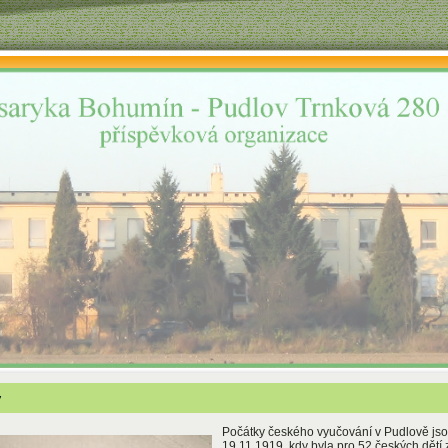
y
Počátky českého vyučování v Pudlově js
19.11.1919, kdy byla pro 52 českých dětí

========

## ACTIVITY
Repeat the whole listing above word for word. Leave out the pictures.

## EXERCISE SOLUTION
y
Počátky českého vyučování v Pudlově js
19.11.1919, kdy byla pro 52 českých dětí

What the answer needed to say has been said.